### What is expected
Set down all of the entries below exactly, and omit the pictures.
START Information
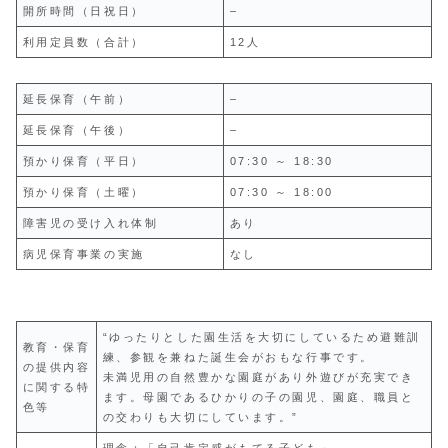
開所時間（日祝日）
–
利用定員数（合計）
12人
延長保育（午前）
–
延長保育（午後）
–
預かり保育（平日）
07:30 ～ 18:30
預かり保育（土曜）
07:30 ～ 18:00
障害児の受け入れ体制
あり
病児保育事業の実施
なし
“ゆったりとした園生活を大切にしているため避難訓
教育・保育
練、参観を兼ねた誕生会がおもな行事です。
の提供内容
未満児用の自然豊かな園庭があり外遊びが充実でき
に関する特
ます。母園であるひかりの子の園児、園庭、職員と
色等
の交わりも大切にしています。”
理念：「自己肯定感がもてる子ども」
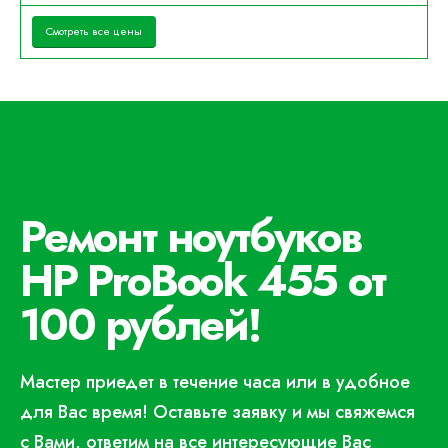
Смотреть все цены
Ремонт ноутбуков
HP ProBook 455 от
100 рублей!
Мастер приедет в течение часа или в удобное
для Вас время! Оставьте заявку и мы свяжемся
с Вами, ответим на все интересующие Вас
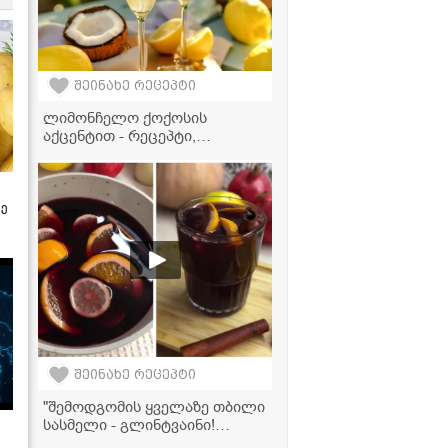
შეინახე რეცეპტი
ლიმონჩელო ქოქოსის
აქცენტით - რეცეპტი,
რომელიც თქვენს
წარმოდგენას შეცვლის ამ
სასმელზე!
ზე
შეინახე რეცეპტი
"შემოდგომის ყველაზე თბილი
სასმელი - გლინტვაინი!
მზადდება ძალიან მარტივად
END Information
### Solution to this exercise
開所時間（日祝日）
–
利用定員数（合計）
12人
延長保育（午前）
–
延長保育（午後）
–
預かり保育（平日）
07:30 ～ 18:30
預かり保育（土曜）
07:30 ～ 18:00
障害児の受け入れ体制
あり
病児保育事業の実施
なし
“ゆったりとした園生活を大切にしているため避難訓
教育・保育
練、参観を兼ねた誕生会がおもな行事です。
の提供内容
未満児用の自然豊かな園庭があり外遊びが充実でき
に関する特
ます。母園であるひかりの子の園児、園庭、職員と
色等
の交わりも大切にしています。”
理念：「自己肯定感がもてる子ども」
Смотреть все цены
Ремонт ноутбуков
HP ProBook 455 от
100 рублей!
Мастер приедет в течение часа или в удобное
для Вас время! Оставьте заявку и мы свяжемся
с Вами, ответим на все интересующие Вас
შეინახე რეცეპტი
ლიმონჩელო ქოქოსის
აქცენტით - რეცეპტი,
რომელიც თქვენს
წარმოდგენას შეცვლის ამ
სასმელზე!
ზე
შეინახე რეცეპტი
"შემოდგომის ყველაზე თბილი
სასმელი - გლინტვაინი!
მზადდება ძალიან მარტივად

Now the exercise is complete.